***** SOURCE INFORMATION *****

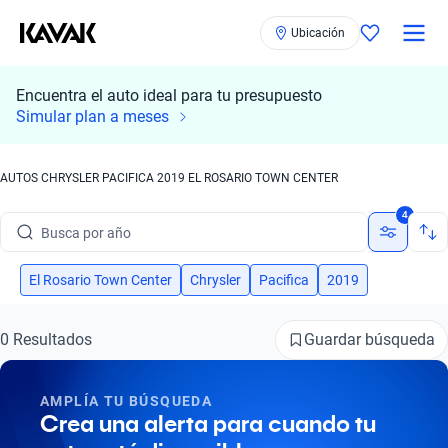
Ubicación
Encuentra el auto ideal para tu presupuesto
Busca por marca
Simular plan a meses
Busca por modelo
AUTOS CHRYSLER PACIFICA 2019 EL ROSARIO TOWN CENTER
Busca por versión
4
Busca por año
Busca por marca
El Rosario Town Center
Chrysler
Pacifica
2019
Busca por modelo
Guardar búsqueda
0 Resultados
Busca por versión
AMPLÍA TU BÚSQUEDA
Busca por año
Crea una alerta para cuando tu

*****

What is needed is the number of lines in these entries that include the word "para"; please give it alone.

## FINISHED EXERCISE
2